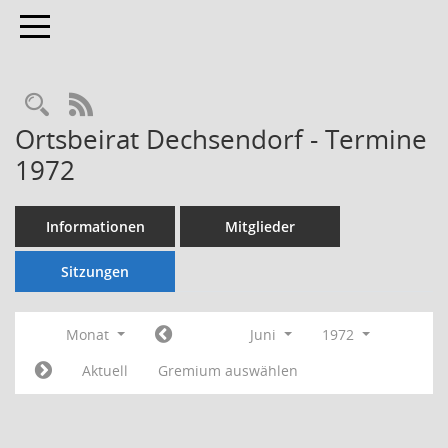
Toggle navigation
Rechercheauswahl
RSS-Feed
Ortsbeirat Dechsendorf - Termine
1972
Informationen
Mitglieder
Sitzungen
Monat
Juni
1972
Aktuell
Gremium auswählen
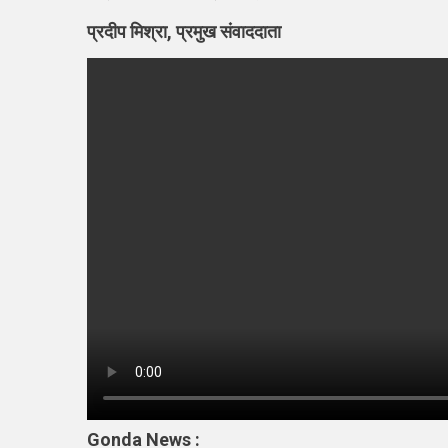
युवक
प्रदीप मिश्रा, प्रमुख संवाददाता
की
जान
बचा
वाय
होने
वाले
आमी
को
मिला
सम्म
Gonda News :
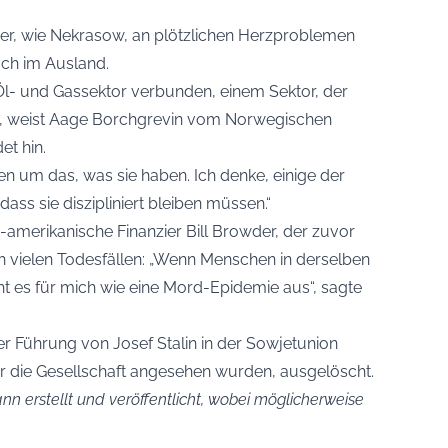
der, wie Nekrasow, an plötzlichen Herzproblemen
uch im Ausland.
Öl- und Gassektor verbunden, einem Sektor, der
e“, weist Aage Borchgrevin vom Norwegischen
t hin.
en um das, was sie haben. Ich denke, einige der
ass sie diszipliniert bleiben müssen.“
h-amerikanische Finanzier Bill Browder, der zuvor
ach vielen Todesfällen: „Wenn Menschen in derselben
ht es für mich wie eine Mord-Epidemie aus“, sagte
r Führung von Josef Stalin in der Sowjetunion
für die Gesellschaft angesehen wurden, ausgelöscht.
n erstellt und veröffentlicht, wobei möglicherweise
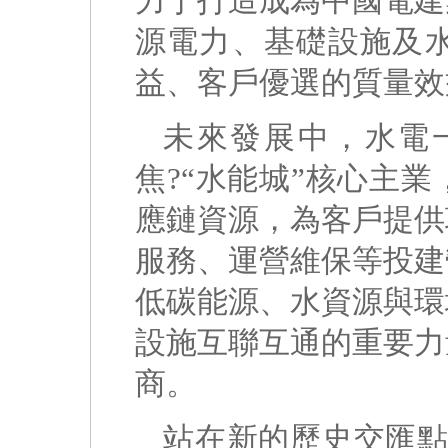
力于打造成為中國電建
源電力、基礎設施及
益、客戶優選的質量效
未來發展中，水電
焦?“水能城”核心主
應鏈資源，為客戶提供
服務、運營維保等投建
低碳能源、水資源與環
設施互聯互通的重要力
商。
站在新的歷史交匯點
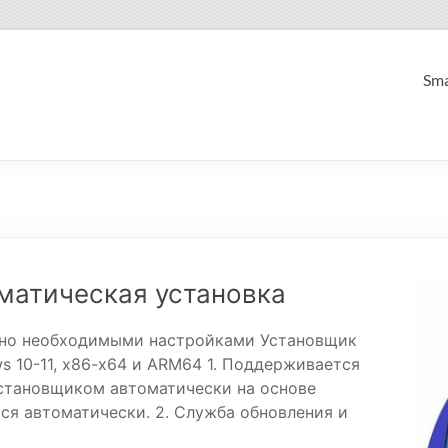
Sma
матическая установка
ьно необходимыми настройками Установщик
s 10-11, x86-x64 и ARM64 1. Поддерживается
установщиком автоматически на основе
ся автоматически. 2. Служба обновления и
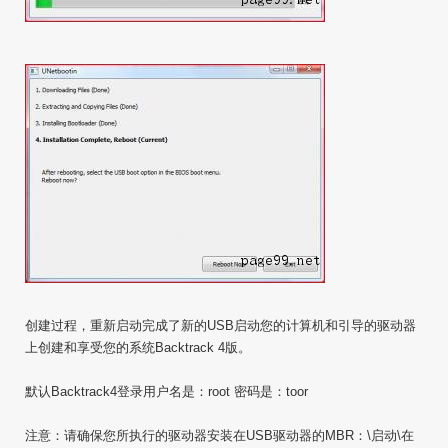
创建过程，重新启动完成了新的USB启动您的计算机和引导的驱动器
上创建和享受您的系统Backtrack 4版。
默认Backtrack4登录用户名是：root 密码是：toor
注意：请确保您所执行的驱动器安装在USB驱动器的MBR：\启动\在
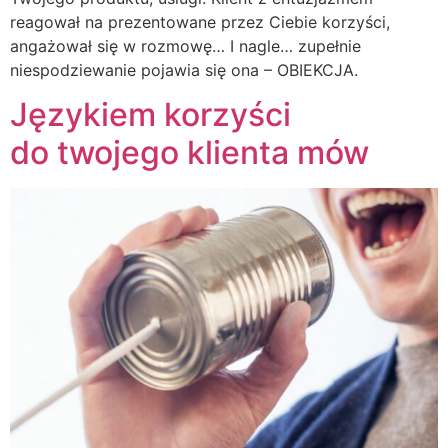
reagował na prezentowane przez Ciebie korzyści,
angażował się w rozmowę… I nagle… zupełnie
niespodziewanie pojawia się ona – OBIEKCJA.
Językiem korzyści
do twojego klienta mów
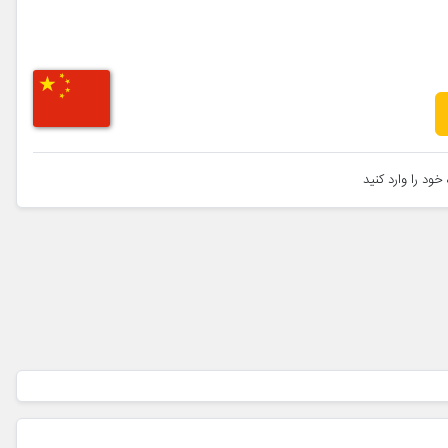
خود را وارد کنید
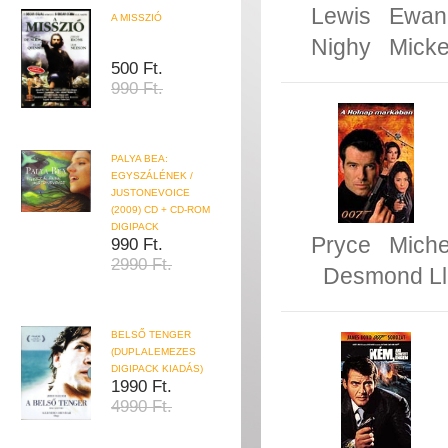
Lewis
Ewan
A MISSZIÓ
Nighy
Mick
500 Ft.
990 Ft.
PALYA BEA:
EGYSZÁLÉNEK /
JUSTONEVOICE
(2009) CD + CD-ROM
DIGIPACK
Pryce
Miche
990 Ft.
2990 Ft.
Desmond Ll
BELSŐ TENGER
(DUPLALEMEZES
DIGIPACK KIADÁS)
1990 Ft.
4990 Ft.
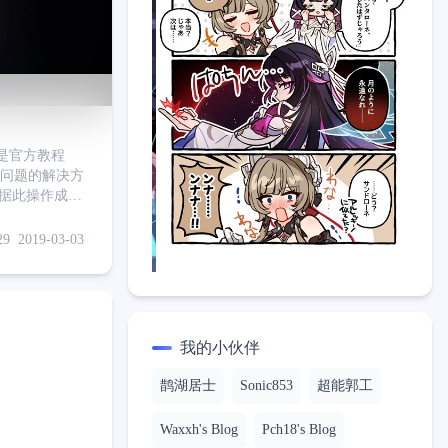
作是官方教程
个问题的解决方
根据此操作成功
刷机驱动没有签
命令提示符，执
29
2019-03-03
我的小伙伴
鹊湖居士
Sonic853
超能郭工
Waxxh's Blog
Pch18's Blog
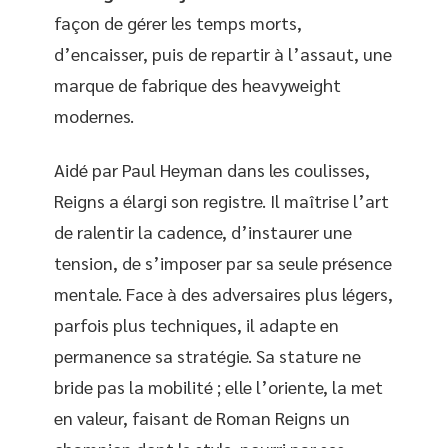
façon de gérer les temps morts,
d’encaisser, puis de repartir à l’assaut, une
marque de fabrique des heavyweight
modernes.
Aidé par Paul Heyman dans les coulisses,
Reigns a élargi son registre. Il maîtrise l’art
de ralentir la cadence, d’instaurer une
tension, de s’imposer par sa seule présence
mentale. Face à des adversaires plus légers,
parfois plus techniques, il adapte en
permanence sa stratégie. Sa stature ne
bride pas la mobilité ; elle l’oriente, la met
en valeur, faisant de Roman Reigns un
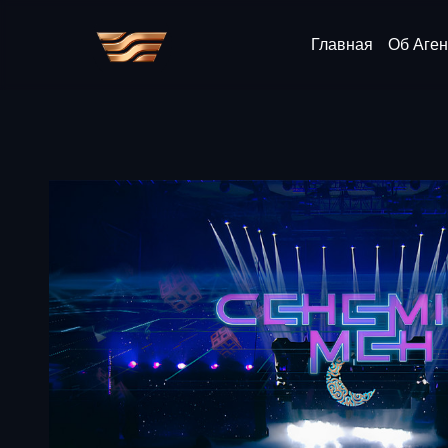
Главная
Об Аген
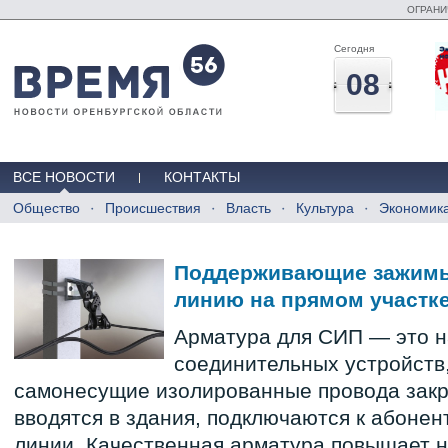
ОГРАНИ
Сегодня
08
ВСЕ НОВОСТИ
КОНТАКТЫ
Общество
Происшествия
Власть
Культура
Экономик
Поддерживающие зажимы 
линию на прямом участк
Арматура для СИП — это н
соединительных устройств
самонесущие изолированные провода закр
вводятся в здания, подключаются к абонен
линии. Качественная арматура повышает 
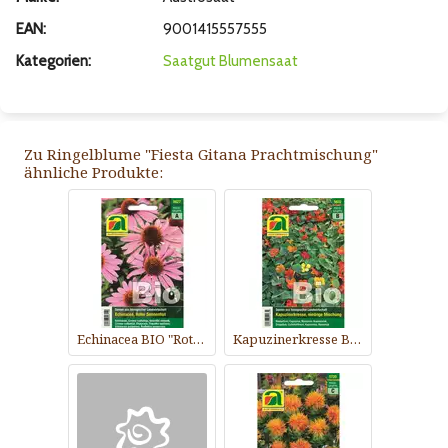
EAN:
9001415557555
Kategorien:
Saatgut
Blumensaat
Zu Ringelblume "Fiesta Gitana Prachtmischung"
ähnliche Produkte:
Echinacea BIO "Roter Sonnenhut"
Kapuzinerkresse BIO "Niedrige Mischung"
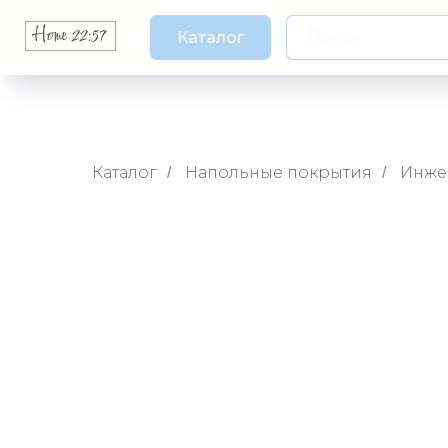
Каталог
Каталог
Напольные покрытия
Инже
/
/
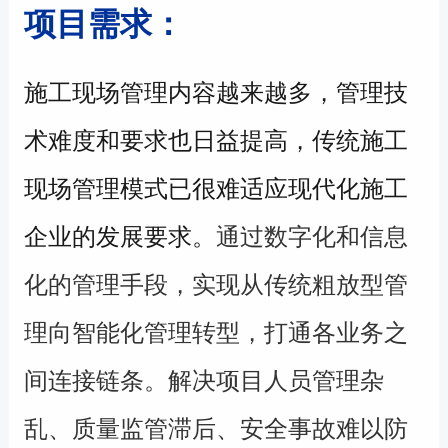
项目需求：
施工现场管理内容越来越多，管理技
术难度和要求也日益提高，传统施工
现场管理模式已很难适应现代化施工
企业的发展要求。
通过数字化和信息
化的管理手段，实现从传统粗放型管
理向智能化管理转型，打通各业务之
间连接链条。解决项目人员管理杂
乱、质量监管滞后、安全事故难以防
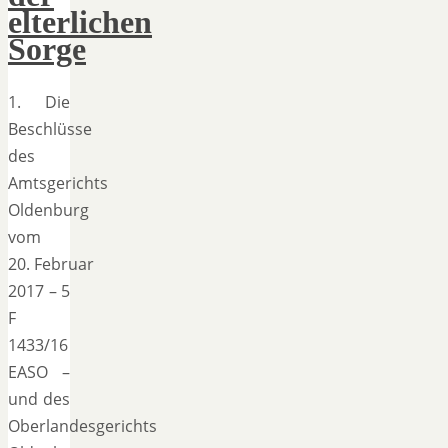
elterlichen
Sorge
1. Die
Beschlüsse
des
Amtsgerichts
Oldenburg
vom
20. Februar
2017 – 5
F
1433/16
EASO –
und des
Oberlandesgerichts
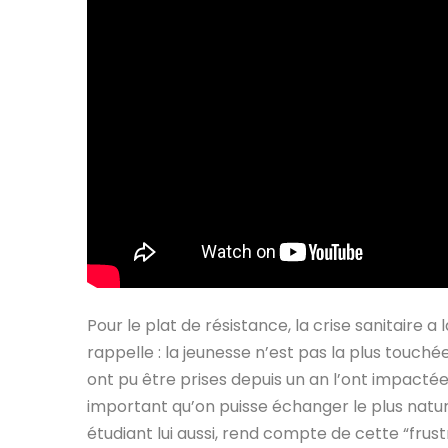
Pour le plat de résistance, la crise sanitaire
rappelle : la jeunesse n’est pas la plus touché
ont pu être prises depuis un an l’ont impactée,
important qu’on puisse échanger le plus natur
étudiant lui aussi, rend compte de cette “frustr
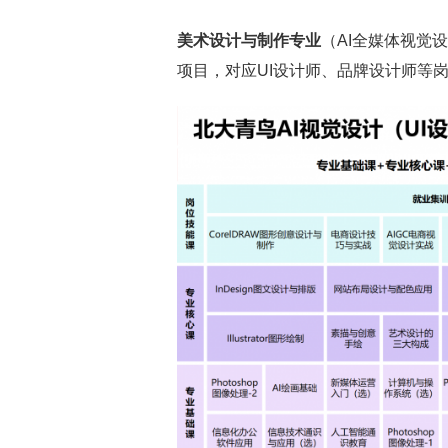
美术设计与制作专业
（AI全媒体视觉设
项目，对应UI设计师、品牌设计师等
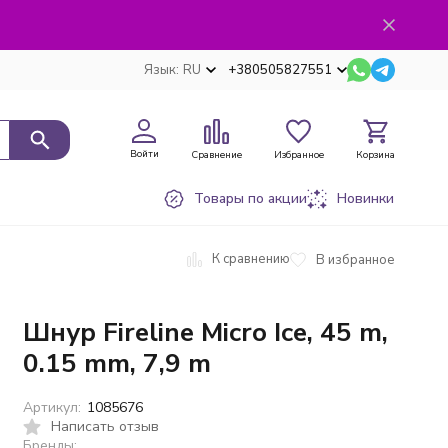
Язык:
RU
+380505827551
Войти
Сравнение
Избранное
Корзина
Товары по акции
Новинки
К сравнению
В избранное
Шнур Fireline Micro Ice, 45 m,
0.15 mm, 7,9 m
Артикул:
1085676
Написать отзыв
Бренды:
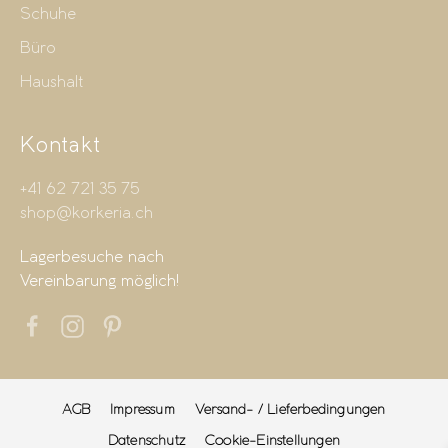
Schuhe
Büro
Haushalt
Kontakt
+41 62 721 35 75
shop@korkeria.ch
Lagerbesuche nach
Vereinbarung möglich!
AGB
Impressum
Versand- / Lieferbedingungen
Datenschutz
Cookie-Einstellungen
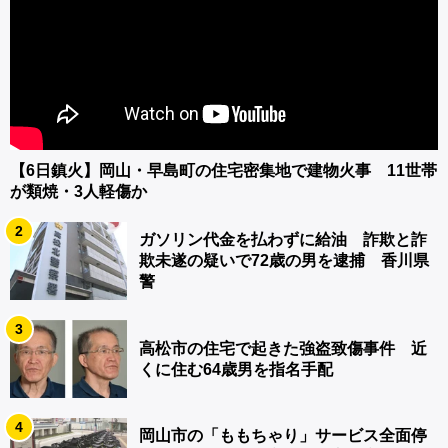
【6日鎮火】岡山・早島町の住宅密集地で建物火事 11世帯
が類焼・3人軽傷か
2
ガソリン代金を払わずに給油 詐欺と詐
欺未遂の疑いで72歳の男を逮捕 香川県
警
3
高松市の住宅で起きた強盗致傷事件 近
くに住む64歳男を指名手配
4
岡山市の「ももちゃり」サービス全面停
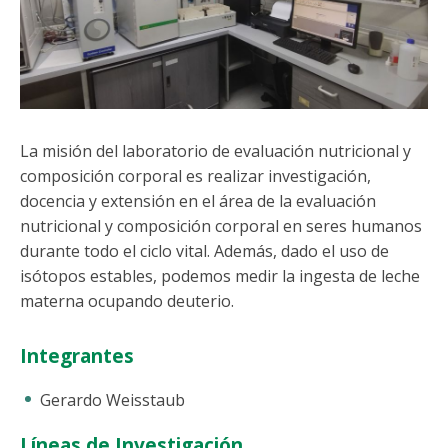
Funcionarias/os
La misión del laboratorio de evaluación nutricional y
composición corporal es realizar investigación,
docencia y extensión en el área de la evaluación
nutricional y composición corporal en seres humanos
durante todo el ciclo vital. Además, dado el uso de
isótopos estables, podemos medir la ingesta de leche
materna ocupando deuterio.
Integrantes
Gerardo Weisstaub
Líneas de Investigación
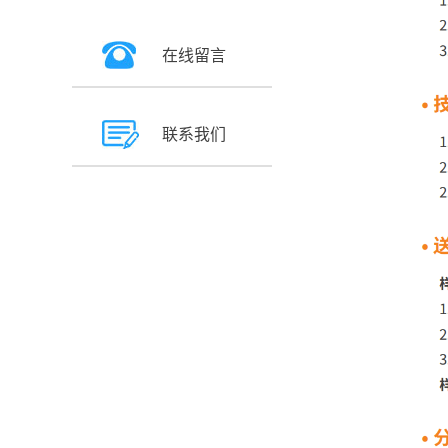
在线留言
联系我们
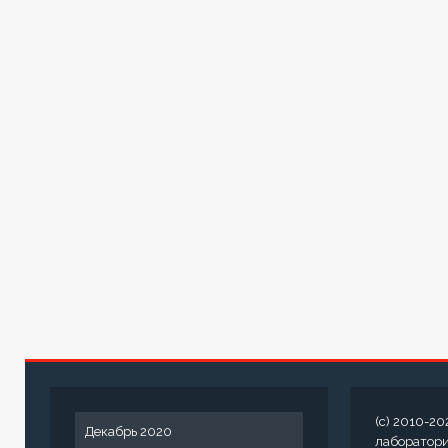
(c) 2010-20
Декабрь 2020
лаборатор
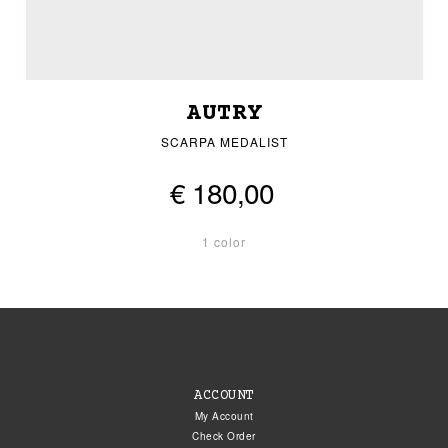
AUTRY
SCARPA MEDALIST
€ 180,00
1 color
ACCOUNT
My Account
Check Order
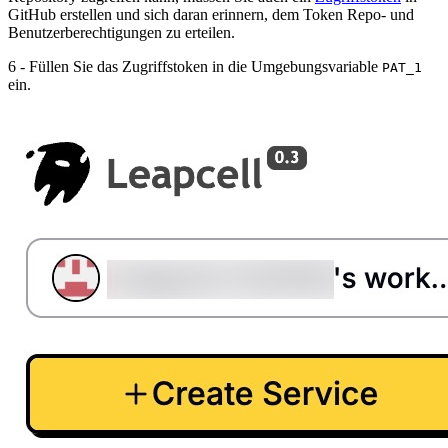
GitHub erstellen und sich daran erinnern, dem Token Repo- und
Benutzerberechtigungen zu erteilen.
6 - Füllen Sie das Zugriffstoken in die Umgebungsvariable
PAT_1
ein.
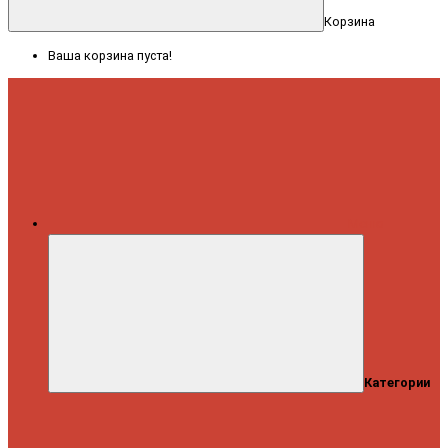
Корзина
Ваша корзина пуста!
Меню
Категории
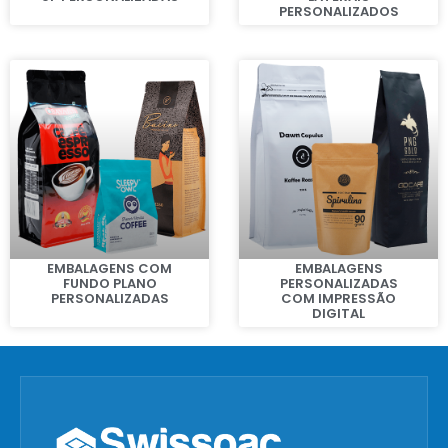
PERSONALIZADOS
EMBALAGENS COM
EMBALAGENS
FUNDO PLANO
PERSONALIZADAS
PERSONALIZADAS
COM IMPRESSÃO
DIGITAL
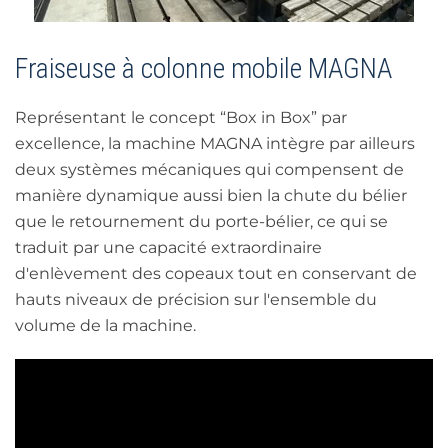
Fraiseuse à colonne mobile MAGNA
Représentant le concept “Box in Box” par
excellence, la machine MAGNA intègre par ailleurs
deux systèmes mécaniques qui compensent de
manière dynamique aussi bien la chute du bélier
que le retournement du porte-bélier, ce qui se
traduit par une capacité extraordinaire
d'enlèvement des copeaux tout en conservant de
hauts niveaux de précision sur l'ensemble du
volume de la machine.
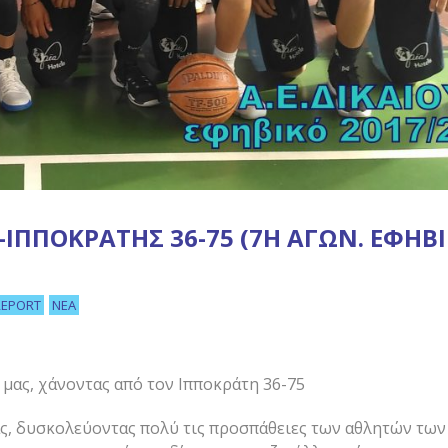
Υ-ΙΠΠΟΚΡΆΤΗΣ 36-75 (7Η ΑΓΩΝ. ΕΦΗΒ
REPORT
ΝΈΑ
μας, χάνοντας από τον Ιπποκράτη 36-75
ς, δυσκολεύοντας πολύ τις προσπάθειες των αθλητών των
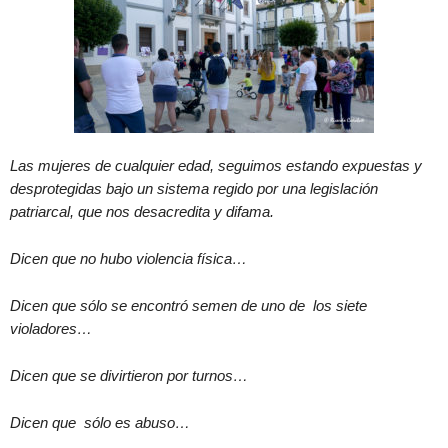
Las mujeres de cualquier edad, seguimos estando expuestas y
desprotegidas bajo un sistema regido por una legislación
patriarcal, que nos desacredita y difama.
Dicen que no hubo violencia física…
Dicen que sólo se encontró semen de uno de los siete
violadores…
Dicen que se divirtieron por turnos…
Dicen que sólo es abuso…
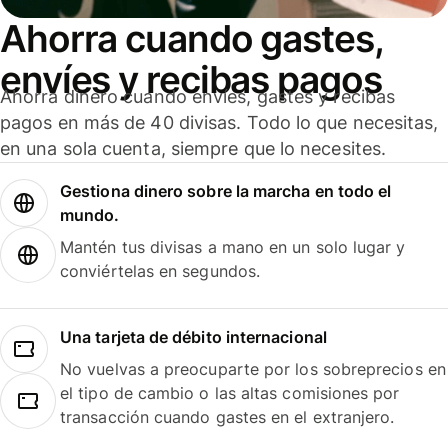
Ahorra cuando gastes,
envíes y recibas pagos
Ahorra dinero cuando envíes, gastes y recibas
pagos en más de 40 divisas. Todo lo que necesitas,
en una sola cuenta, siempre que lo necesites.
Gestiona dinero sobre la marcha en todo el
mundo.
Mantén tus divisas a mano en un solo lugar y
conviértelas en segundos.
Una tarjeta de débito internacional
No vuelvas a preocuparte por los sobreprecios en
el tipo de cambio o las altas comisiones por
transacción cuando gastes en el extranjero.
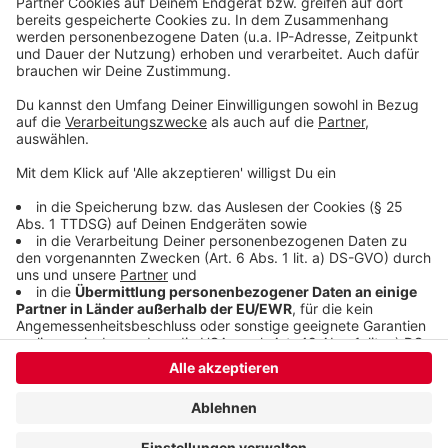
klingelt. Es muss ja nicht unbedingt Elvis Eifel dran
sein.
Anzeige
Anzeige
Anzeige
Anzeige
Anzeige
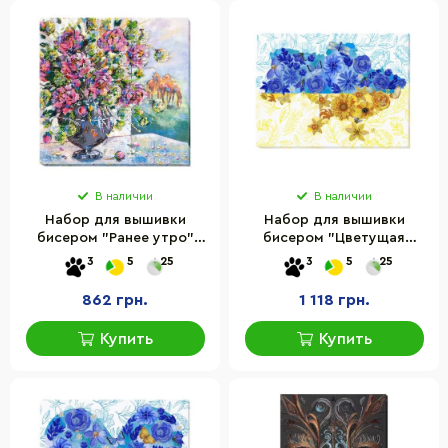
В наличии
В наличии
Набор для вышивки
Набор для вышивки
бисером "Ранее утро"
бисером "Цветущая
Abris Art AB-618 30х30 см
земля" Abris Art AB-870
3
5
25
3
5
25
41х27 см
862 грн.
1 118 грн.
Купить
Купить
● ● ● ● ● ● ●
### Exercise
Your answer should consist of copies of the lines above that include the string "sólo".

### Written answer
Dicen que sólo se encontró semen de uno de los siete
Dicen que sólo es abuso…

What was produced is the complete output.